10 Final lock-in comparison
A final lock-in pass compared the serious number-line variants under one common protocol: raw-score benchmark (NL0), simple ordinal GPCM (NL1), the default ability + probe/testlet ordinal model (NL2), the continuous prototype (NL4), and signed-error diagnostics (NL5).
The operational target is now NL2: the current .85/.95 number-line categories inside the default ability + probe/testlet model. This is the model challengers must beat.
| Model | Year level | Person-administrations | Items | NL ordinal items | Testlets | Converged | Median SE |
|---|---|---|---|---|---|---|---|
NL1 |
Foundation | 5,065 | 397 | 80 | — | Yes | .407 |
NL1 |
Year 1 | 5,015 | 479 | 134 | — | Yes | .360 |
NL2 |
Foundation | 5,065 | 397 | 80 | 18 | Yes | .500 |
NL2 |
Year 1 | 5,015 | 479 | 134 | 18 | Yes | .469 |
The higher NL2 standard errors are expected because the model absorbs probe/testlet dependence rather than treating every item response as fully independent evidence.
External validation remains broadly supportive of the ordinal path:
| Anchor | Foundation NL0 |
Foundation NL1 |
Foundation NL2 |
Foundation NL4 |
Year 1 NL0 |
Year 1 NL1 |
Year 1 NL2 |
Year 1 NL4 |
|---|---|---|---|---|---|---|---|---|
| PAT scaled score | .430 | .455 | .440 | .343 | .395 | .449 | .460 | .379 |
| Teacher rating | .508 | .508 | .500 | .487 | .496 | .544 | .534 | .473 |
Screening checks at approximately 80% specificity also support keeping the ordinal path. In Year 1 PAT-risk validation, NL2 had the strongest AUC among compared models (.743) and the highest sensitivity at fixed specificity.
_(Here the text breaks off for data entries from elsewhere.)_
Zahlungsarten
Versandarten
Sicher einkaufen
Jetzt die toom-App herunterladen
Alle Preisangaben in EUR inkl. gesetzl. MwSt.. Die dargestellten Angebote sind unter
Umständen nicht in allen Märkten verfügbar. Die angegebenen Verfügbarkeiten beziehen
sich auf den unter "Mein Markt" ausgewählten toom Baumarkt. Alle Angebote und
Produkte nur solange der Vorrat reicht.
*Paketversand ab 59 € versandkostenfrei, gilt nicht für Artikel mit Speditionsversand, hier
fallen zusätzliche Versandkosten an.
Foundation results were closer, but the continuous result is not enough to promote NL4 because it remains a prototype rather than a full continuous IRT model.
11 Decision statement
Lock the selected three-category policy (<0.85, 0.85–<0.95, >=0.95) inside the default ability + probe/testlet model as the operational-compatible number-line treatment for the next scoring version (NL2). It preserves graded number-line evidence, avoids the sparsity seen in finer PAE bands, and handles local dependence better than the simple ordinal baseline (NL1). It is not a teacher-facing achievement band or a claim that 0.85 and 0.95 are operational cut scores.
Do not declare PCM/GPCM the final psychometric answer for all time. Number-line responses are continuous spatial-estimation responses, and signed-error evidence shows meaningful response-process structure. Continuous and signed-error models should remain formal challengers. However, the current lock-in evidence does not justify replacing the default ordinal testlet model (NL2) with the continuous prototype or signed-error diagnostic model.